Walking through the medina in the morning, I try not to focus on the piles of rubbish, or the construction debris that is ever present. I skirt past the long trail of donkey dung and avert my eyes from the graffiti some misguided youths have sprawled on the lovely walls of this medieval city.
Instead, I must be of two minds. Part of my attention must be on the obstacles I meet along the way. Otherwise, I would never make it to my destination in one piece. Up ahead, a child erratically wheels a baby stroller and a blind man slowly shuffles along with his hand extended. Around the corner a mule laden with crates of Coca Cola and a motorcycle converted into a delivery van have stopped in the same place making it nearly impossible to pass. But with patience, all the passersby are able to squeeze past the oblivious operators of these conveyances and continue on their respective journeys. You must be ever watchful if you want to arrive at your destination without a twisted ankle, torn garment or something attached to your shoe that is better left unmentioned.

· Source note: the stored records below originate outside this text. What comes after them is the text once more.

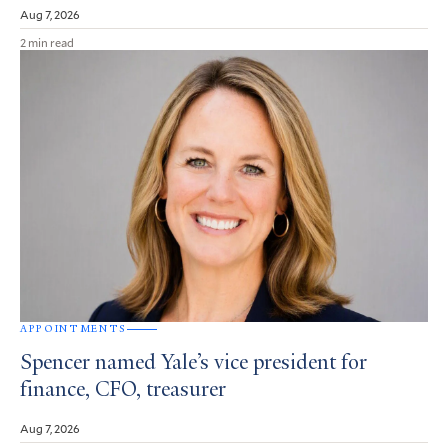
Aug 7, 2026
2 min read
APPOINTMENTS
Spencer named Yale’s vice president for
finance, CFO, treasurer
Aug 7, 2026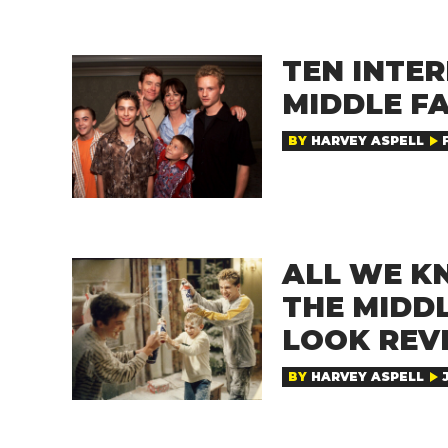
TEN INTER
MIDDLE F
BY
HARVEY ASPELL
ALL WE K
THE MIDDL
LOOK REV
BY
HARVEY ASPELL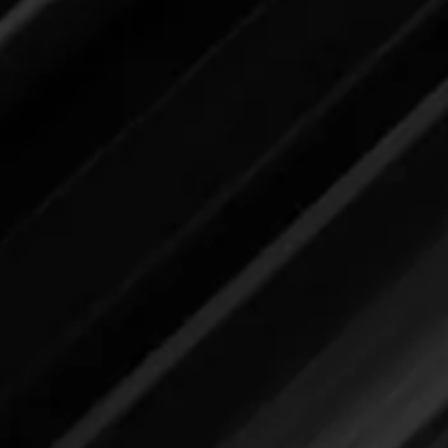
submit your feedback here.
Laundry Stain Remover
Please review label,
and when ready
submit your feedback here.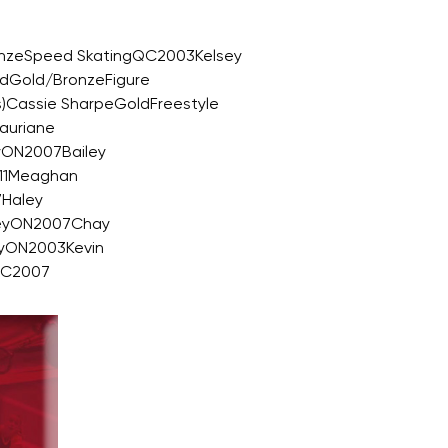
onzeSpeed SkatingQC2003Kelsey
ndGold/BronzeFigure
s)Cassie SharpeGoldFreestyle
auriane
yON2007Bailey
011Meaghan
7Haley
keyON2007Chay
yON2003Kevin
BC2007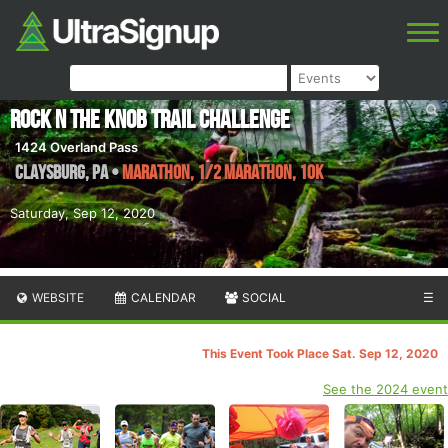
Rock N The Knob Trail Challenge
1424 Overland Pass
Claysburg
,
PA
•
Marathon, 1/2 Marathon, 10K
Saturday, Sep 12, 2020
WEBSITE
CALENDAR
SOCIAL
☰
This Event Took Place Sat. Sep 12, 2020
See the 2024 event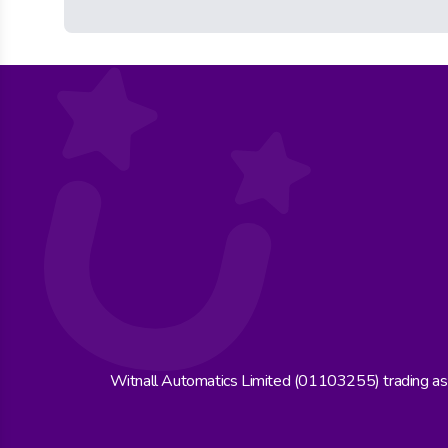
Witnall Automatics Limited (01103255) trading a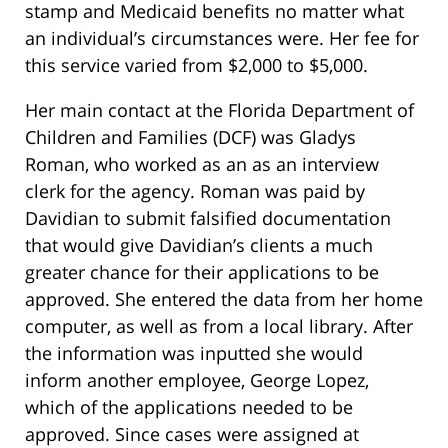
stamp and Medicaid benefits no matter what
an individual’s circumstances were. Her fee for
this service varied from $2,000 to $5,000.
Her main contact at the Florida Department of
Children and Families (DCF) was Gladys
Roman, who worked as an as an interview
clerk for the agency. Roman was paid by
Davidian to submit falsified documentation
that would give Davidian’s clients a much
greater chance for their applications to be
approved. She entered the data from her home
computer, as well as from a local library. After
the information was inputted she would
inform another employee, George Lopez,
which of the applications needed to be
approved. Since cases were assigned at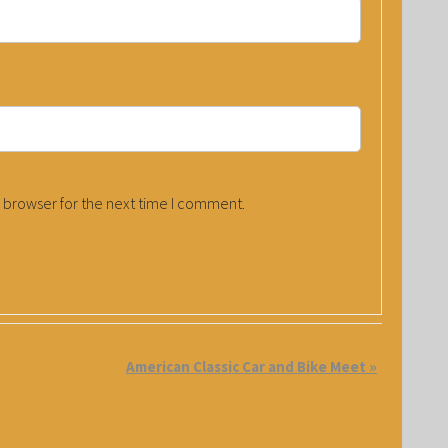
 browser for the next time I comment.
American Classic Car and Bike Meet
»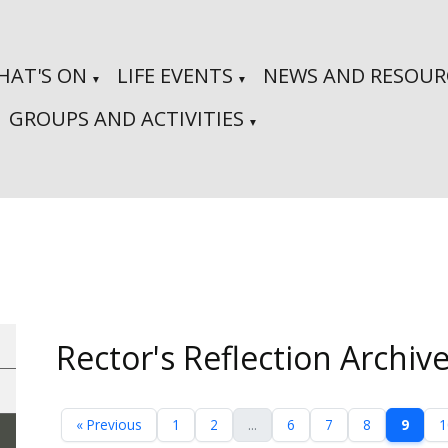
HAT'S ON
LIFE EVENTS
NEWS AND RESOUR
▼
▼
GROUPS AND ACTIVITIES
▼
Rector's Reflection Archiv
« Previous
1
2
...
6
7
8
9
1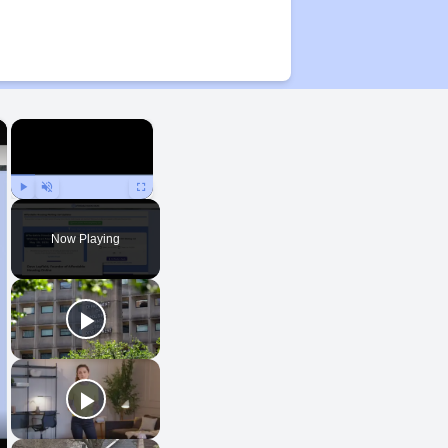
×
×
Play
Unmute
Fullscreen
Now Playing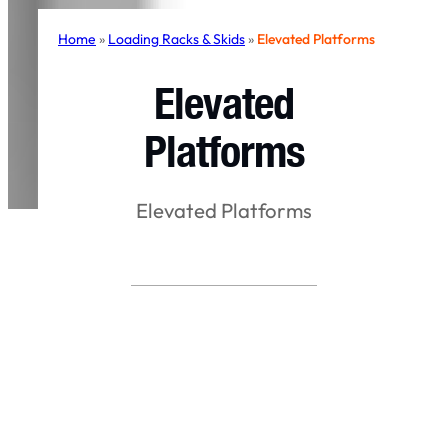
Home
»
Loading Racks & Skids
»
Elevated Platforms
Elevated
Platforms
Elevated Platforms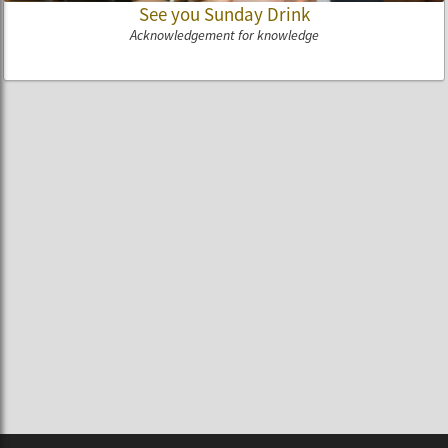
See you Sunday Drink
Acknowledgement for knowledge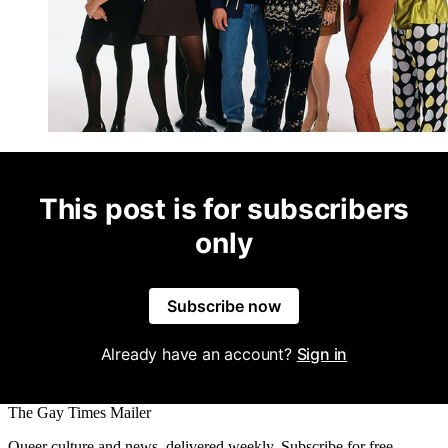
This post is for subscribers
only
Subscribe now
Already have an account?
Sign in
The Gay Times Mailer
Queer culture and news, delivered weekly. Subscribe for free.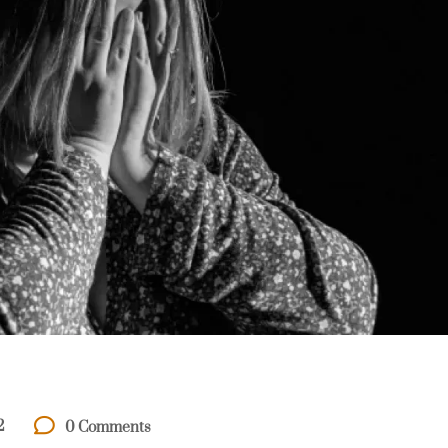
2
0 Comments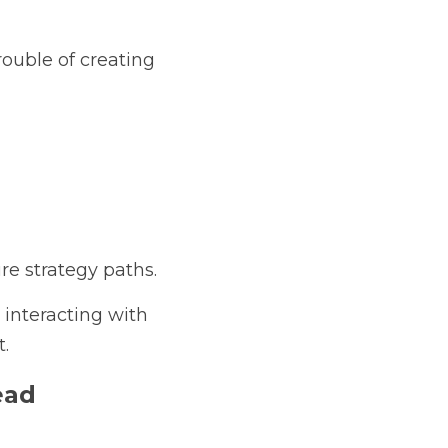
ouble of creating 
re strategy paths.
interacting with 
.
ead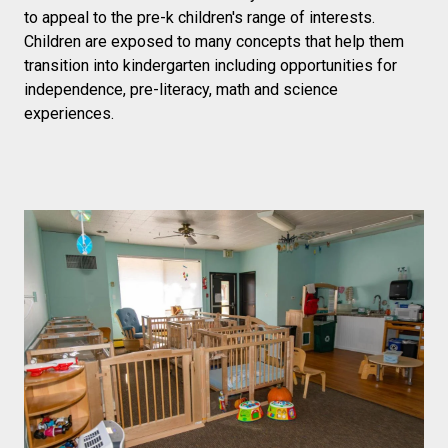
to appeal to the pre-k children's range of interests.
Children are exposed to many concepts that help them
transition into kindergarten including opportunities for
independence, pre-literacy, math and science
experiences.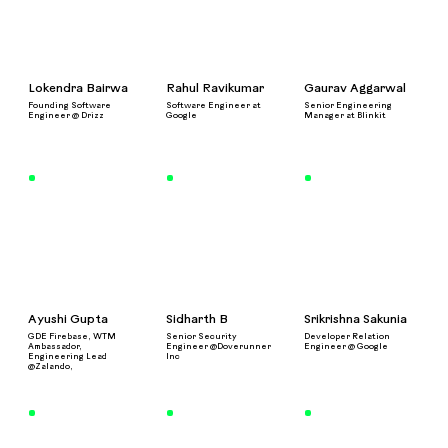
Lokendra Bairwa
Rahul Ravikumar
Gaurav Aggarwal
Founding Software
Software Engineer at
Senior Engineering
Engineer @ Drizz
Google
Manager at Blinkit
Ayushi Gupta
Sidharth B
Srikrishna Sakunia
GDE Firebase, WTM
Senior Security
Developer Relation
Ambassador,
Engineer @Doverunner
Engineer @ Google
Engineering Lead
Inc
@Zalando,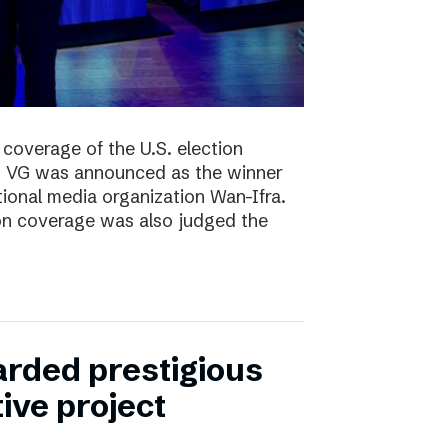
coverage of the U.S. election
ng, VG was announced as the winner
ional media organization Wan-Ifra.
ion coverage was also judged the
rded prestigious
tive project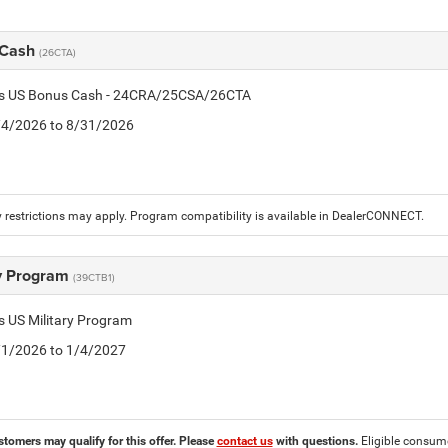
 Cash
(26CTA)
tis US Bonus Cash - 24CRA/25CSA/26CTA
8/4/2026 to 8/31/2026
 restrictions may apply. Program compatibility is available in DealerCONNECT.
ry Program
(39CTB1)
is US Military Program
5/1/2026 to 1/4/2027
stomers may qualify for this offer. Please
contact us
with questions.
Eligible consumer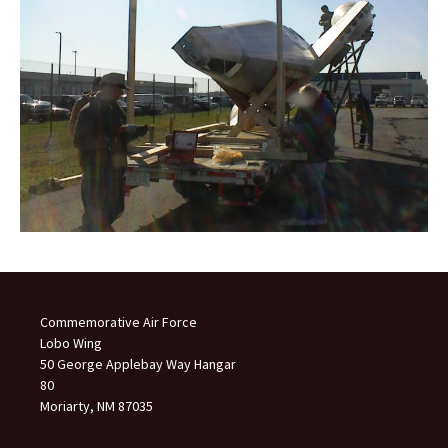
Commemorative Air Force
Lobo Wing
50 George Applebay Way Hangar
80
Moriarty, NM 87035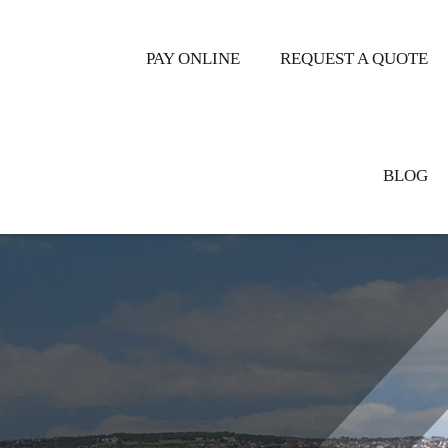
ER CENTRAL
PAY ONLINE
REQUEST A QUOTE
BLOG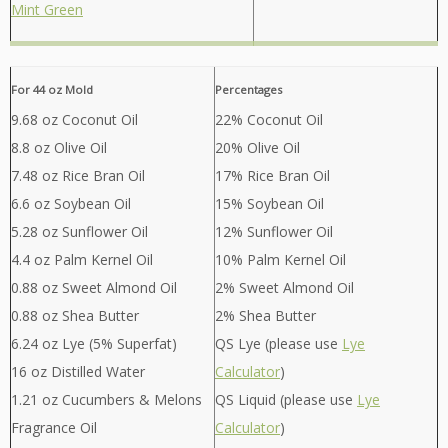
Mint Green
For 44 oz Mold
Percentages
9.68 oz Coconut Oil
22% Coconut Oil
8.8 oz Olive Oil
20% Olive Oil
7.48 oz Rice Bran Oil
17% Rice Bran Oil
6.6 oz Soybean Oil
15% Soybean Oil
5.28 oz Sunflower Oil
12% Sunflower Oil
4.4 oz Palm Kernel Oil
10% Palm Kernel Oil
0.88 oz Sweet Almond Oil
2% Sweet Almond Oil
0.88 oz Shea Butter
2% Shea Butter
6.24 oz Lye (5% Superfat)
QS Lye (please use
Lye
16 oz Distilled Water
Calculator
)
1.21 oz Cucumbers & Melons
QS Liquid (please use
Lye
Fragrance Oil
Calculator
)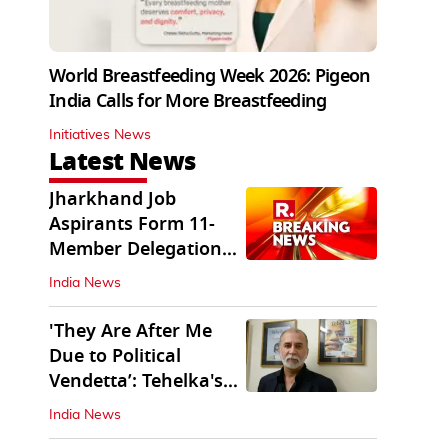
World Breastfeeding Week 2026: Pigeon
India Calls for More Breastfeeding
Initiatives News
Latest News
Jharkhand Job
Aspirants Form 11-
Member Delegation
for Talks with State
India News
'They Are After Me
Due to Political
Vendetta’: Tehelka's
Tarun Tejpal
India News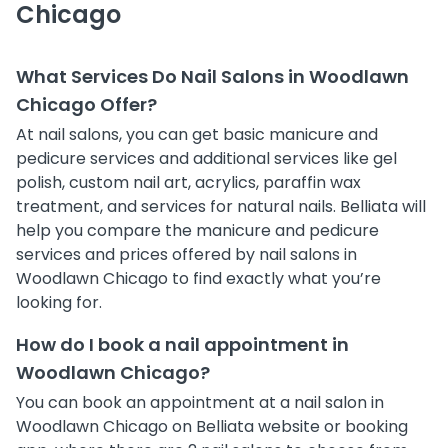
Chicago
What Services Do Nail Salons in Woodlawn
Chicago Offer?
At nail salons, you can get basic manicure and
pedicure services and additional services like gel
polish, custom nail art, acrylics, paraffin wax
treatment, and services for natural nails. Belliata will
help you compare the manicure and pedicure
services and prices offered by nail salons in
Woodlawn Chicago to find exactly what you’re
looking for.
How do I book a nail appointment in
Woodlawn Chicago?
You can book an appointment at a nail salon in
Woodlawn Chicago on Belliata website or booking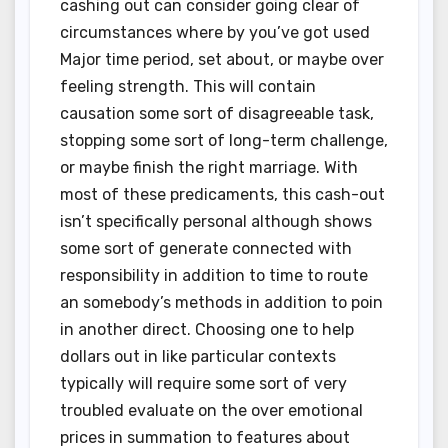
cashing out can consider going clear of
circumstances where by you’ve got used
Major time period, set about, or maybe over
feeling strength. This will contain
causation some sort of disagreeable task,
stopping some sort of long-term challenge,
or maybe finish the right marriage. With
most of these predicaments, this cash-out
isn’t specifically personal although shows
some sort of generate connected with
responsibility in addition to time to route
an somebody’s methods in addition to poin
in another direct. Choosing one to help
dollars out in like particular contexts
typically will require some sort of very
troubled evaluate on the over emotional
prices in summation to features about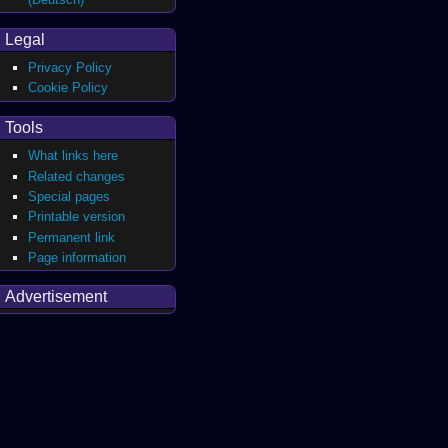
Legal
Privacy Policy
Cookie Policy
Tools
What links here
Related changes
Special pages
Printable version
Permanent link
Page information
Advertisement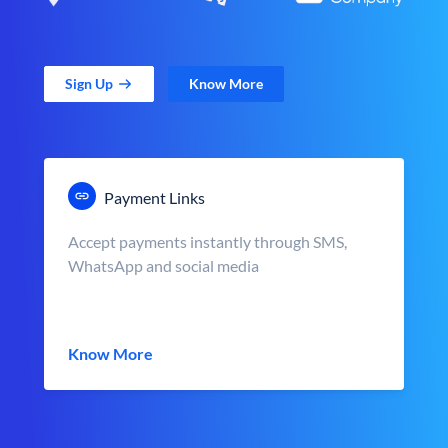
Sign Up
Know More
Payment Links
Accept payments instantly through SMS,
WhatsApp and social media
Know More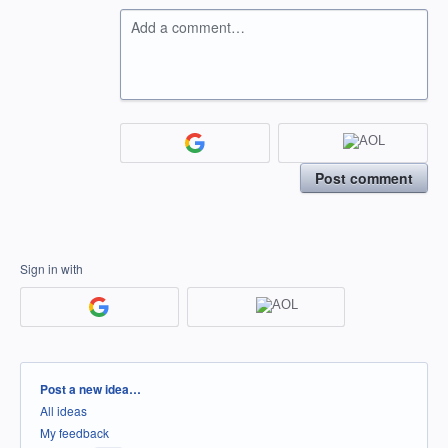
Add a comment…
Post comment
Sign in with
Categories
Post a new idea…
All ideas
My feedback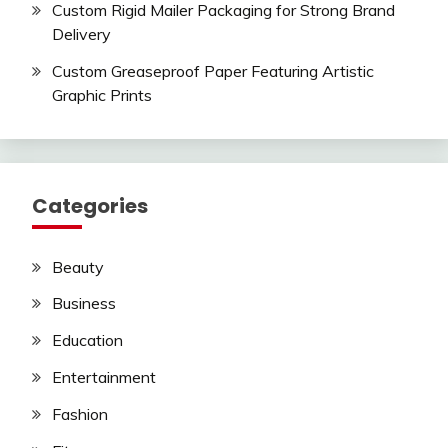
Custom Rigid Mailer Packaging for Strong Brand
Delivery
Custom Greaseproof Paper Featuring Artistic
Graphic Prints
Categories
Beauty
Business
Education
Entertainment
Fashion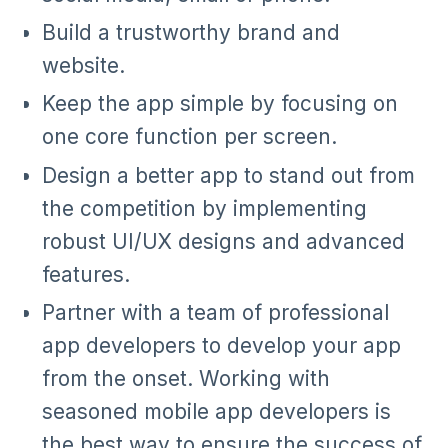
Build a trustworthy brand and
website.
Keep the app simple by focusing on
one core function per screen.
Design a better app to stand out from
the competition by implementing
robust UI/UX designs and advanced
features.
Partner with a team of professional
app developers to develop your app
from the onset. Working with
seasoned mobile app developers is
the best way to ensure the success of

The other half of my attention is directed towards anything and everything I can find that is pleasing to my senses and sensibilities … a bird song, the light playing on a particularly interesting door, someone singing in the distance or the shy smile of a child. If I didn’t consciously make myself see and hear and appreciate what is pleasing, I fear I would go mad. It’s a great exercise in positive thinking and for me it’s become necessary for my survival here. I’m okay when I remember to practice gratitude and banish the thoughts from my chattering mind that cause me such grief. It's really such a simple thing to do but so hard to remember to practice. Ah well, such is life.